Back when dancing was the backbone of nightlife in every city, dancing was so important that no one could stand to be without a partner for the evening. And few people wanted to venture to a club only to sit by the sidelines on a rare night out. As a response to the many dances being invented and the newly-minted jazz scene, pay-per-dance partners were an ideal solution for many and became very popular in the years between the World Wars.
Anyone could have a dance partner for a fee at dance halls where taxi dancers were employed. Paid dance partners started to appear in dance halls as early as 1913 and often the customer would buy tickets for a dime a piece and then relinquish one ticket each dance to the taxi dancer or dance hostess, as they were also called. The taxi dancer cashed in her tickets to the house at the end of the night and usually received around 5 cents per dance. Some dance halls used a time punch clock for each dance to determine how much of the dancer’s time was spent actually dancing and so figure her rate for the evening.
Taxi dance halls were often well-chaperoned in order to avoid scandalous goings-on between the single young women in the hall’s employ and the droves of men lining up to dance. We can envision this job as arduous for the down-on-her-luck girl or as ideal for a light-hearted chatterbox who loves to dance.
They were sometimes called “dime-a-dance” girls and songs about them conveyed empathy for their perceived plight. Films like Lured (1947) with Lucille Ball depicted at-risk dance hostesses being preyed upon by lecherous men who saw the girls as easy pickings.
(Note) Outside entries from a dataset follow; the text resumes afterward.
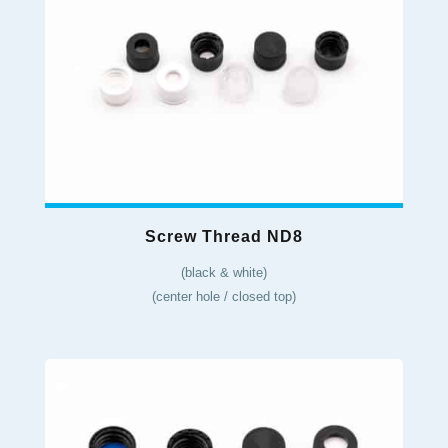
Screw Thread ND8
(black & white)
(center hole / closed top)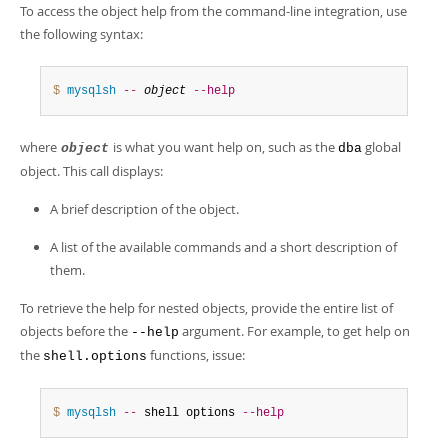
To access the object help from the command-line integration, use
the following syntax:
$ 
mysqlsh
--
object
--help
where
is what you want help on, such as the
global
object
dba
object. This call displays:
A brief description of the object.
A list of the available commands and a short description of
them.
To retrieve the help for nested objects, provide the entire list of
objects before the
argument. For example, to get help on
--help
the
functions, issue:
shell.options
$ 
mysqlsh
--
 shell options 
--help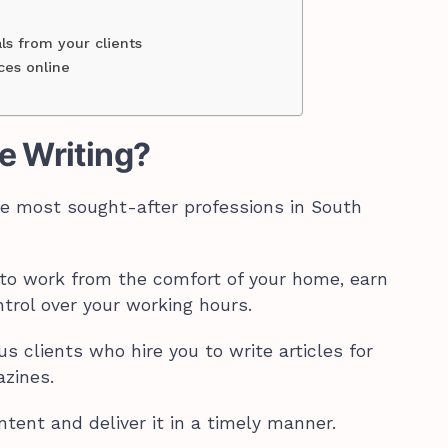
als from your clients
ces online
e Writing?
the most sought-after professions in South
y to work from the comfort of your home, earn
trol over your working hours.
us clients who hire you to write articles for
azines.
ntent and deliver it in a timely manner.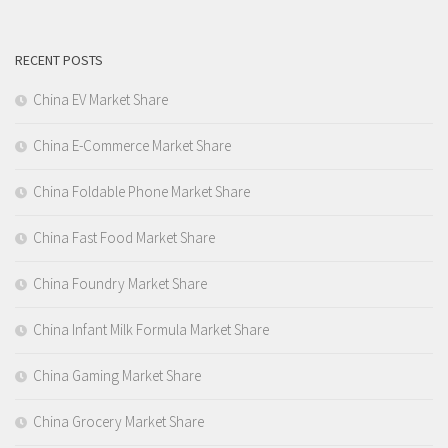
RECENT POSTS
China EV Market Share
China E-Commerce Market Share
China Foldable Phone Market Share
China Fast Food Market Share
China Foundry Market Share
China Infant Milk Formula Market Share
China Gaming Market Share
China Grocery Market Share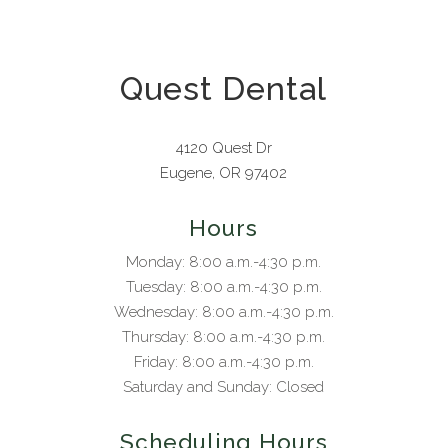
Quest Dental
4120 Quest Dr
Eugene, OR 97402
Hours
Monday: 8:00 a.m.-4:30 p.m.
Tuesday: 8:00 a.m.-4:30 p.m.
Wednesday: 8:00 a.m.-4:30 p.m.
Thursday: 8:00 a.m.-4:30 p.m.
Friday: 8:00 a.m.-4:30 p.m.
Saturday and Sunday: Closed
Scheduling Hours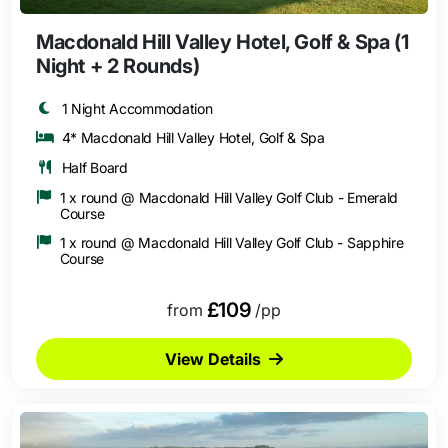
Macdonald Hill Valley Hotel, Golf & Spa (1
Night + 2 Rounds)
1 Night Accommodation
4* Macdonald Hill Valley Hotel, Golf & Spa
Half Board
1 x round @ Macdonald Hill Valley Golf Club - Emerald
Course
1 x round @ Macdonald Hill Valley Golf Club - Sapphire
Course
£109
from
/pp
View Details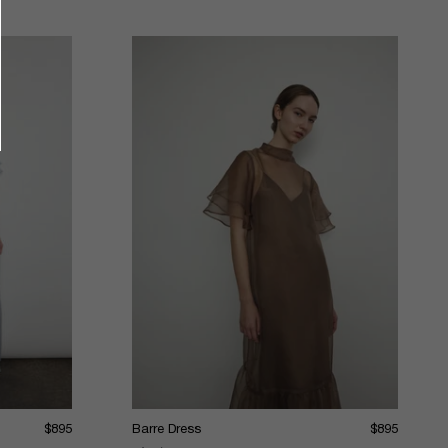
$895
Barre Dress
$895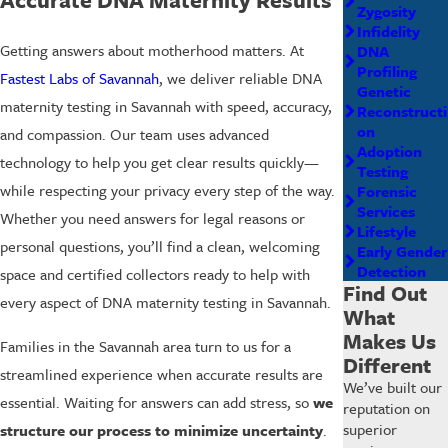
Zygosity
Infidelity
Getting answers about motherhood matters. At
DNA
Profiling
Fastest Labs of Savannah
, we deliver reliable DNA
Genetic
maternity testing in Savannah with speed, accuracy,
Reconstructi
on
and compassion. Our team uses advanced
Adoption
technology to help you get clear results quickly—
Testing
while respecting your privacy every step of the way.
Forensic
Services
Whether you need answers for legal reasons or
Lifestyle
personal questions, you’ll find a clean, welcoming
Early Gender
Detection
space and certified collectors ready to help with
Find Out
every aspect of DNA maternity testing in Savannah.
What
Makes Us
Families in the Savannah area turn to us for a
Different
streamlined experience when accurate results are
We’ve built our
essential. Waiting for answers can add stress, so
we
reputation on
superior
structure our process to minimize uncertainty
.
At the same time, paid dancers were sometimes viewed as money-hungry and seeking illicit after-hours employment. The wonderful taxi dance scene below from Once, Over Light (1931) with George and Gracie Allen gives us another angle: dance hostess as flirty, bawdy, and with an “anything goes” attitude.
Male taxi dancers were also a available. One well-known etiquette guide from 1952 suggests that no woman should be ashamed of employing paid dancers when she is traveling- provided it’s only dancing! Amy Vanderbilt’s New Complete Book of Etiquette advises the following on hiring male taxi dancers: “For unaccompanied women to employ these dancing partners in public places is correct, but for them to put the arrangement on any kind of personal plane is begging for trouble.”
Taxi dance halls continued to be in operation in the U.S. into the ’90s, albeit with a much seedier twist. In modern times the standard payment has been by-the-minute, often with an expected tip at the end. The practice has almost entirely fallen by the wayside in the U.S. as most forms of partner dancing are on the decline. But, in parts of Europe and South America the tradition is still alive and well.
Though taxi dancing has not been a common cultural reference for many decades, it served as key as a key plot device in such films as The Taxi Dancer (1927) with Joan Crawford and Ten Cents a Dance (1931) with Barbara Stanwyck. Whether it seems like good clean fun or an unsavory transaction, there’s no doubt that for previous generations getting to dance was the most crucial part. It was only because of the importance of partner dances like the tango that taxi dancers were required at all, something few people today even know how to do.